- WHAT THE EXERCISE ASKS
If a line in the entries below includes "text", show that line.

- MATERIAL SUPPLIED
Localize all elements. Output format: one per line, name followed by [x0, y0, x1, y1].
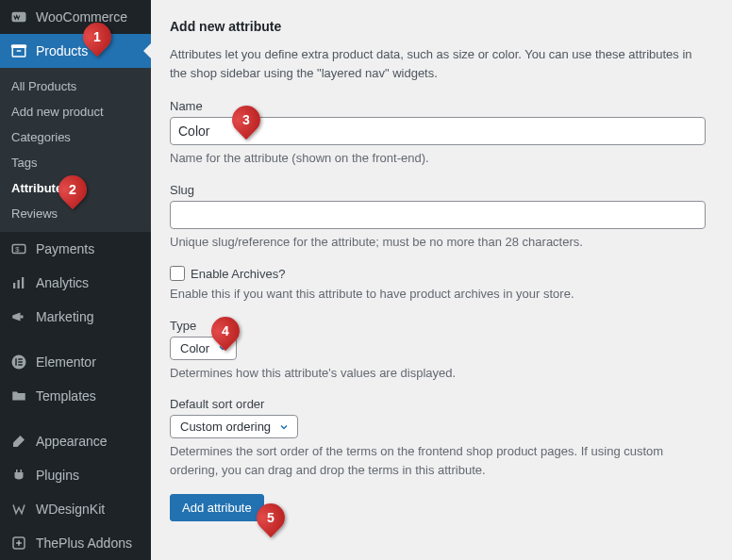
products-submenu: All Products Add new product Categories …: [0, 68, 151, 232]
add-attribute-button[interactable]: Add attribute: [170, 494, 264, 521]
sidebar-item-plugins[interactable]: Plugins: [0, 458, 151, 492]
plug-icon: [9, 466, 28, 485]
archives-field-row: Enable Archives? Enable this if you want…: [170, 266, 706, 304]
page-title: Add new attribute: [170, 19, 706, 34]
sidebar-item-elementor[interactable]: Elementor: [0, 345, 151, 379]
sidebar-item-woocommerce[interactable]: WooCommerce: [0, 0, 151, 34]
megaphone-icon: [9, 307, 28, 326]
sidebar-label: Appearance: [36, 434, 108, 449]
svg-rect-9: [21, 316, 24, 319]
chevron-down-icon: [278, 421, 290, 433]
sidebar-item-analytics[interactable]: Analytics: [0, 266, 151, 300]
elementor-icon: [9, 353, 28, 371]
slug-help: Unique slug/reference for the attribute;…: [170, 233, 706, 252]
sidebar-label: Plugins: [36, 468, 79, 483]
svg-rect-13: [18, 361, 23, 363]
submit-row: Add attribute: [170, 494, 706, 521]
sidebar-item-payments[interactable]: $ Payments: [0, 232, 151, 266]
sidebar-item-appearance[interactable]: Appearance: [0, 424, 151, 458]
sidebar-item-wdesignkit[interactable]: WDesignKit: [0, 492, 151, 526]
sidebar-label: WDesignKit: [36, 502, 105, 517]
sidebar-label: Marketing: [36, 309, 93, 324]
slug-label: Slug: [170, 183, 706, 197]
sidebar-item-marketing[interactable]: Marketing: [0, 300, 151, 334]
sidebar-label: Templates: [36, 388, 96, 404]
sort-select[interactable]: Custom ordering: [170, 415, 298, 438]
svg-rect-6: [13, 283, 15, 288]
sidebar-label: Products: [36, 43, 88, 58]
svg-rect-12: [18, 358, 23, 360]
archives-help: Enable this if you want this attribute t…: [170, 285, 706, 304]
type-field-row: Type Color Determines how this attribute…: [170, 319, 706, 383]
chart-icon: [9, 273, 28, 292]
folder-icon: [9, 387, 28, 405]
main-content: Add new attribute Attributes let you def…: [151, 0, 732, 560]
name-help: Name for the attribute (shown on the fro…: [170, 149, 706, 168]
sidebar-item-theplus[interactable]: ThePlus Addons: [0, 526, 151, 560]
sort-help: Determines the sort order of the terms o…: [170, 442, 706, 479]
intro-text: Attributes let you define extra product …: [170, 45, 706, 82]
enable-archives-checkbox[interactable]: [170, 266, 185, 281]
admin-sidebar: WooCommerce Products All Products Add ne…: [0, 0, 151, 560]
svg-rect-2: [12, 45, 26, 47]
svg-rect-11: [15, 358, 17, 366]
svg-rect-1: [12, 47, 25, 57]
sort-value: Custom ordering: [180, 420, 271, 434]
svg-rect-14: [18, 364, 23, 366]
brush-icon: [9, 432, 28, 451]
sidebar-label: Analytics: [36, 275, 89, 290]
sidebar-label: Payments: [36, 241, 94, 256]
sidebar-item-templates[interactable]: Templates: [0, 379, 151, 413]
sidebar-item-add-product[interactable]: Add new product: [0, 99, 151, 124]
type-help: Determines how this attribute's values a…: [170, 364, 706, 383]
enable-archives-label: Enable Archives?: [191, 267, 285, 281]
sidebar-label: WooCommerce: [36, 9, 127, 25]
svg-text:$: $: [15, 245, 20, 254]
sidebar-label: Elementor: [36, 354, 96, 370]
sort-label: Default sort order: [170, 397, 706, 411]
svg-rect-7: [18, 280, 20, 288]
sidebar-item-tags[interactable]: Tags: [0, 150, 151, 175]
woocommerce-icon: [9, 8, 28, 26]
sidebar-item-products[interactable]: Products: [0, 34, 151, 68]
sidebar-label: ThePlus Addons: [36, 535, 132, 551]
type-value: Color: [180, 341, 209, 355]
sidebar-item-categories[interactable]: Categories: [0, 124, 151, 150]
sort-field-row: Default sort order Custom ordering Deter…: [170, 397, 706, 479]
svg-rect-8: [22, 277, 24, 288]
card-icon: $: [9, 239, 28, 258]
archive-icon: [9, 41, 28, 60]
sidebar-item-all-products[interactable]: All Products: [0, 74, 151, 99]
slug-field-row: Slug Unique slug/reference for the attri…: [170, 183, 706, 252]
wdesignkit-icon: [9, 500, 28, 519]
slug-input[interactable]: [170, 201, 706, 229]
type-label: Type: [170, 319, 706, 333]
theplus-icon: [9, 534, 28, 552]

- SOLUTION TO THE EXERCISE
intro-text: Attributes let you define extra product …: [170, 45, 706, 82]
svg-text:$: $: [15, 245, 20, 254]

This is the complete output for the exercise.